Juliana Cunha, diretora da SaferNet Brasil, elucida essa discrepância. Ela explica que se trata de uma questão culturalmente arraigada na sociedade brasileira, que leva os lares a serem considerados menos ameaçadores do que ruas e bairros (53%) ou o transporte público (47%). Ana Nery Lima corrobora, afirmando que a percepção de risco ainda está muito ligada ao imaginário do “adulto estranho”, negligenciando fontes de risco mais frequentes, como pares da mesma idade, adolescentes colegas de escola e, principalmente, indivíduos de confiança ou membros da própria família.

Essa crença equivocada pode, inadvertidamente, tornar pais e mães mais suscetíveis, pois permitir o acesso a fotos em redes sociais não garante proteção efetiva, visto que amigos e até familiares podem ser abusadores ou agressores, alerta Ana Nery. Em suma, a especialista reforça que a violência não é produto de um “pedófilo estranho no porão”, mas sim de indivíduos próximos, como familiares, professores ou pessoas com prestígio. Ana Nery Lima conclui que a realidade do país só mudará quando a sociedade reconhecer que pode, ela própria, produzir e reproduzir essas violências, machismos e misoginia, que infelizmente têm aumentado.

Deepfake e a Necessidade de Educação Abrangente

Uma modalidade de violação dos direitos das meninas que se difundiu amplamente na internet nos últimos anos é o deepfake. Essa tecnologia utiliza inteligência artificial generativa para criar montagens que inserem o rosto de uma garota no corpo de outra pessoa, frequentemente em contextos sexuais ou atos sexuais, sem consentimento. Por vezes, essas imagens são totalmente sintéticas, sem o uso de crianças ou adolescentes reais.

Recentemente, em 6 de novembro, a SaferNet Brasil divulgou um balanço sobre deepfakes sexuais. O estudo, financiado pelo fundo SafeOnline do Unicef, mapeou 16 casos encontrados em escolas de dez dos 27 estados brasileiros, após analisar centenas de notícias de 2023 até o presente. A organização identificou 72 vítimas e 57 agressores, todos menores de 18 anos. Além disso, os estados com maior número de ocorrências foram Alagoas, Bahia, Mato Grosso, Minas Gerais, Pará, Paraíba, Pernambuco, São Paulo, Rio de Janeiro e Rio Grande do Sul, com a maioria dos crimes ocorrendo em instituições de ensino particulares.

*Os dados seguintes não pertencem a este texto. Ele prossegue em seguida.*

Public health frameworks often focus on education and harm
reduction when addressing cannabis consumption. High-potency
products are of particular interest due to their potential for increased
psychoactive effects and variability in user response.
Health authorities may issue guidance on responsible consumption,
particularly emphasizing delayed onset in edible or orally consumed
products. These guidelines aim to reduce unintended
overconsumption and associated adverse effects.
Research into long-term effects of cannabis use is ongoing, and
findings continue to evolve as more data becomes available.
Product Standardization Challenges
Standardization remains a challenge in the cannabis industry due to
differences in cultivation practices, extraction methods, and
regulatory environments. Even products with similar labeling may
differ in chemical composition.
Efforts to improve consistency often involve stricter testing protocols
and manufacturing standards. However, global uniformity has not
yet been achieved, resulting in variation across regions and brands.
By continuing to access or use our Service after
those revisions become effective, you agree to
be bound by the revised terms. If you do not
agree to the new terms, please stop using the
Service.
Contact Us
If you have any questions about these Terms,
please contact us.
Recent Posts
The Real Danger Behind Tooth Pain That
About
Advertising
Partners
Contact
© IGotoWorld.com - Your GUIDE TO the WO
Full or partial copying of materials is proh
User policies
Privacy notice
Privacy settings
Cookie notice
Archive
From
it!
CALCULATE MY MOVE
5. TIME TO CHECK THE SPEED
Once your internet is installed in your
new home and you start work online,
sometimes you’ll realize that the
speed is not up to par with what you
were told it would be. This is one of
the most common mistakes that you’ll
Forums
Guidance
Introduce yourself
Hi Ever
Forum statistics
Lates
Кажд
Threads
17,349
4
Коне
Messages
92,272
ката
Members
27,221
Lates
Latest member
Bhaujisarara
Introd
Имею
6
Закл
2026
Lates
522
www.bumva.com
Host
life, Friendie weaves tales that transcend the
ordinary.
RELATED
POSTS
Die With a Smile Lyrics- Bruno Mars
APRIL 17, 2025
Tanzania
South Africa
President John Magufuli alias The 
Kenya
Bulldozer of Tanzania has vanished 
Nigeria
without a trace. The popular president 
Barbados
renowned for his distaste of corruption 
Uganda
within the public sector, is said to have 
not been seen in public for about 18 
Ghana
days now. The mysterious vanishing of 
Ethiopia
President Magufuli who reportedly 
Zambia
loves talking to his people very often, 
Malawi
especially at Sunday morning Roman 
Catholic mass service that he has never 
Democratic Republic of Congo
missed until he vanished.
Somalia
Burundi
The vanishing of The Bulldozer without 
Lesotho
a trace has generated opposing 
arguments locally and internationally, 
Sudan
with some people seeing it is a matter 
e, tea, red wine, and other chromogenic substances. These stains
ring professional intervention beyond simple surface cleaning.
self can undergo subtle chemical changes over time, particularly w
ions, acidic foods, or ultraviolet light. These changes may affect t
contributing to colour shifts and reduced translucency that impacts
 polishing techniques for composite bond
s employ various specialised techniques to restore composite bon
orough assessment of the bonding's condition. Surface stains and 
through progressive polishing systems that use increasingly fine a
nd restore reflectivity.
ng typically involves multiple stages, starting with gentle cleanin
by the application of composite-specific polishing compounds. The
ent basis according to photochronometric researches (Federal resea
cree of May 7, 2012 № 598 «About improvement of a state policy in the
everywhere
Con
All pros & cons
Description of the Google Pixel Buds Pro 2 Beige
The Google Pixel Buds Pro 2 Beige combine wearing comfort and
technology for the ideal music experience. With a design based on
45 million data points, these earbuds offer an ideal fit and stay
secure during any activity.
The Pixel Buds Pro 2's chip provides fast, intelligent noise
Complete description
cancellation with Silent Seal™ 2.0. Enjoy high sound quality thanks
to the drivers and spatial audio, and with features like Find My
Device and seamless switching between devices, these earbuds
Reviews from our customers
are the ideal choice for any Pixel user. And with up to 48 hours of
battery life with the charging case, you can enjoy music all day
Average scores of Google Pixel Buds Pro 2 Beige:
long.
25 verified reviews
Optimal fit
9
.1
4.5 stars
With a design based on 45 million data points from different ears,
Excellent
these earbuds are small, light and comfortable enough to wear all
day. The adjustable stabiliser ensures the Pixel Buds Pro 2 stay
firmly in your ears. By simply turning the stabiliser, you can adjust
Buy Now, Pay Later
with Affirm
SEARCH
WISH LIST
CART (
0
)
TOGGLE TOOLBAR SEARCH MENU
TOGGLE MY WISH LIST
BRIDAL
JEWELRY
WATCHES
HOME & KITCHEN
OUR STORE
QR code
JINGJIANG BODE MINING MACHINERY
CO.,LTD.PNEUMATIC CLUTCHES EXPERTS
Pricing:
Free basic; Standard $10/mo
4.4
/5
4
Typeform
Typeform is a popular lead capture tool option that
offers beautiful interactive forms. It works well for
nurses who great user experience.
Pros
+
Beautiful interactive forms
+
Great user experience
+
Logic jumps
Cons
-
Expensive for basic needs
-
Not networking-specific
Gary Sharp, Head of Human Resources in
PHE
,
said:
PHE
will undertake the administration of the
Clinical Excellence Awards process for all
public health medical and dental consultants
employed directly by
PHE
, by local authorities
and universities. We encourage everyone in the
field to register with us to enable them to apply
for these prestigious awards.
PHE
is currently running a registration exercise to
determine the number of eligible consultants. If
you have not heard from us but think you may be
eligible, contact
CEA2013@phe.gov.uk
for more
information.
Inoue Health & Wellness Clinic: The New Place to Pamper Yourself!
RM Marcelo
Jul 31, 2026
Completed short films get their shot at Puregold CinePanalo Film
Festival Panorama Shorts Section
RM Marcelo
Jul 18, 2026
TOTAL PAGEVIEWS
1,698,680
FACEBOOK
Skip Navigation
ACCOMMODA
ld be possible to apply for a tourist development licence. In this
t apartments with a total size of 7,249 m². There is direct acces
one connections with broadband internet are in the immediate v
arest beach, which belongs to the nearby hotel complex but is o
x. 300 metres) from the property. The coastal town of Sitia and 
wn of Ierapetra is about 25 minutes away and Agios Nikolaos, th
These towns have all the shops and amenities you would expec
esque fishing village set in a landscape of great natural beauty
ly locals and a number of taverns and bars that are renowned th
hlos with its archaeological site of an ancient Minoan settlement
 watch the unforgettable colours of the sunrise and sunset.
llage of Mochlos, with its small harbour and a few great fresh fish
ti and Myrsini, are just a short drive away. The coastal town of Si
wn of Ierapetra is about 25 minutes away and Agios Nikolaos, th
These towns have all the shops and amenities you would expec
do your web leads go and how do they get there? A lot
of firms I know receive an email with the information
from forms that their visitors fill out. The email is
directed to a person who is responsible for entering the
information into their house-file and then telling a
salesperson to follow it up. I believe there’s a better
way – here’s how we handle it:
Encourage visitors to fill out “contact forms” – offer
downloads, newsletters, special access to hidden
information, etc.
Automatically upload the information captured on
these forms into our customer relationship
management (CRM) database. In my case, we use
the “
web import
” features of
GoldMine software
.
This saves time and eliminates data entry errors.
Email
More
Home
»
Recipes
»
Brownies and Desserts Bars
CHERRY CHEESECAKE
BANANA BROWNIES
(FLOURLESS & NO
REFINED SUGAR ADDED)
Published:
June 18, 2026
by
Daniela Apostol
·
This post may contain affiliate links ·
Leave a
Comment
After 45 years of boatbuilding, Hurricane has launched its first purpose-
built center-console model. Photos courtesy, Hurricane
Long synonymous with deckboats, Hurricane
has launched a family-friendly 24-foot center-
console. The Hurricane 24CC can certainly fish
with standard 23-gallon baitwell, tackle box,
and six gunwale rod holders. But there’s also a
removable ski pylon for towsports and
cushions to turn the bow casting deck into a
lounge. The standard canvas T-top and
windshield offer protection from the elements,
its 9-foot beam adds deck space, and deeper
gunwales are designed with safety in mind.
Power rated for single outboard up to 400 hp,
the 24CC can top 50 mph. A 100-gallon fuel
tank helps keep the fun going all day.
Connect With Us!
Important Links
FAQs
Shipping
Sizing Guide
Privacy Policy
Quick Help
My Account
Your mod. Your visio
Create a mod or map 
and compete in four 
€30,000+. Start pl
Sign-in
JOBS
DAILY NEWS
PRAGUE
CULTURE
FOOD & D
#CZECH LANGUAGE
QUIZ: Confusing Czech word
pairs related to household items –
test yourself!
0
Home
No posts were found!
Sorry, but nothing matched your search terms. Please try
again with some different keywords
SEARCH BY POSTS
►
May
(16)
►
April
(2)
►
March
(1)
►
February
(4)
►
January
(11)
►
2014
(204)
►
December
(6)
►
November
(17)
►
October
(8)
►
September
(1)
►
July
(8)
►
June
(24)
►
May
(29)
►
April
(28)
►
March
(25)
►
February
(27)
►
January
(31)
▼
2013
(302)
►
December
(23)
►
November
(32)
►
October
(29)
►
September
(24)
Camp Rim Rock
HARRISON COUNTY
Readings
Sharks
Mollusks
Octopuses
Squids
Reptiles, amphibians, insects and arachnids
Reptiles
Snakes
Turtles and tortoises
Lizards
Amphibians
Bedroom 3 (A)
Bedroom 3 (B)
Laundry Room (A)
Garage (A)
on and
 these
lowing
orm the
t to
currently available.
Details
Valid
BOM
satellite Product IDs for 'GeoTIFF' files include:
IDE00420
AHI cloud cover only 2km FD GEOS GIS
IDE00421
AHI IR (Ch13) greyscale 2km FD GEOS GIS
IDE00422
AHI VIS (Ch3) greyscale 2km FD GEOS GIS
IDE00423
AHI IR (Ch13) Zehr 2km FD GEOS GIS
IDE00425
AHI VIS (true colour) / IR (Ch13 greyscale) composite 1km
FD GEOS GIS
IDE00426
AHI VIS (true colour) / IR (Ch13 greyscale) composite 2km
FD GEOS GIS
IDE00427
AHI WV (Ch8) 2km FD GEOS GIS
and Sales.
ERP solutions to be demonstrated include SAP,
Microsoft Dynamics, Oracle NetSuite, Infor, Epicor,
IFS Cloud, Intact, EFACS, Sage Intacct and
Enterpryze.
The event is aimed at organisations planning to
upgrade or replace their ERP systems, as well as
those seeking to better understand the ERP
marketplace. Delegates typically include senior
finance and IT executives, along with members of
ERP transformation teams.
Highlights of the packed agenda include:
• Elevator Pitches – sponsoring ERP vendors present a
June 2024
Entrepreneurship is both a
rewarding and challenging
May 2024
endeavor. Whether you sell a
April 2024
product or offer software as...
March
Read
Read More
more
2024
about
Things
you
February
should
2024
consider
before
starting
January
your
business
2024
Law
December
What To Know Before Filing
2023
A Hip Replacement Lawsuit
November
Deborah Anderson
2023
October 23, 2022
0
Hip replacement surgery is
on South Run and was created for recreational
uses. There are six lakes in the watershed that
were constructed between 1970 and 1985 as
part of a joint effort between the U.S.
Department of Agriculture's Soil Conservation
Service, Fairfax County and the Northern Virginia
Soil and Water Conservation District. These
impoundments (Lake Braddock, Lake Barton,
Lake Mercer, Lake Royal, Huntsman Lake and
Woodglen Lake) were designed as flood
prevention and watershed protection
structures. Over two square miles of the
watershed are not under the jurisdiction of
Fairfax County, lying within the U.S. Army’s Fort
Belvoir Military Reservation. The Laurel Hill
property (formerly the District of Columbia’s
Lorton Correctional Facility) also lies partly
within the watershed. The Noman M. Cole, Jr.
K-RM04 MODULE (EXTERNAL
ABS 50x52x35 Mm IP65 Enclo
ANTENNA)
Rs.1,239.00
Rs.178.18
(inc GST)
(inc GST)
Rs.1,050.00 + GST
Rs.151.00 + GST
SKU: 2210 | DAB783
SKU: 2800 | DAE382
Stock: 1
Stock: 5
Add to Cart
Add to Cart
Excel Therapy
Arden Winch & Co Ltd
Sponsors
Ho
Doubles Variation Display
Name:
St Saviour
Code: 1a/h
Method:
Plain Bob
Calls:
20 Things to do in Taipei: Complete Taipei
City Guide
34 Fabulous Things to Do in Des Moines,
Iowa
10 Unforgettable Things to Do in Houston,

A SaferNet alerta que o número real de casos pode ser bem maior, pois a organização confirmou de forma independente mais três casos não noticiados pela imprensa, envolvendo pelo menos dez vítimas adicionais e um agressor. Ademais, a falta de monitoramento oficial por parte das autoridades brasileiras sobre a incidência e o avanço das investigações desses crimes dificulta a compreensão da verdadeira dimensão do problema. Diante desse desafio, a SaferNet disponibiliza materiais educativos para educadores e equipes pedagógicas e mantém um canal para denúncias, buscando combater a desinformação e proteger as crianças e adolescentes no ambiente online e offline.